» **YOUR ASSIGNMENT**
Take every line in the entries that includes the word "systémy" and copy it.

= Beginning of Section =

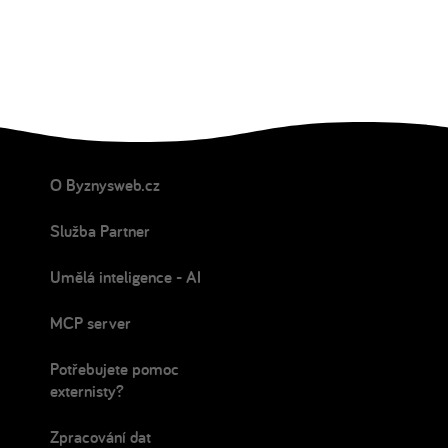
O Byznysweb.cz
Služba Partner
Umělá inteligence - AI
MCP server
Potřebujete pomoc
externisty?
Zpracování dat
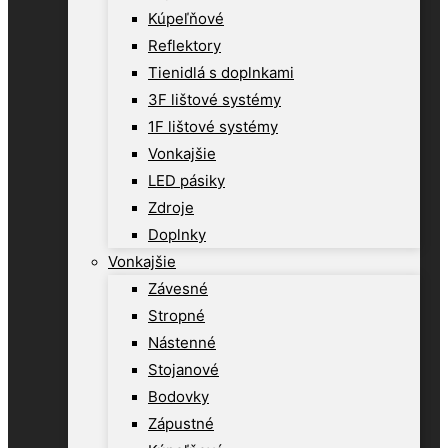
Kúpeľňové
Reflektory
Tienidlá s doplnkami
3F lištové systémy
1F lištové systémy
Vonkajšie
LED pásiky
Zdroje
Doplnky
Vonkajšie
Závesné
Stropné
Nástenné
Stojanové
Bodovky
Zápustné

= End of Section =

» **TASK SOLUTION**
3F lištové systémy
1F lištové systémy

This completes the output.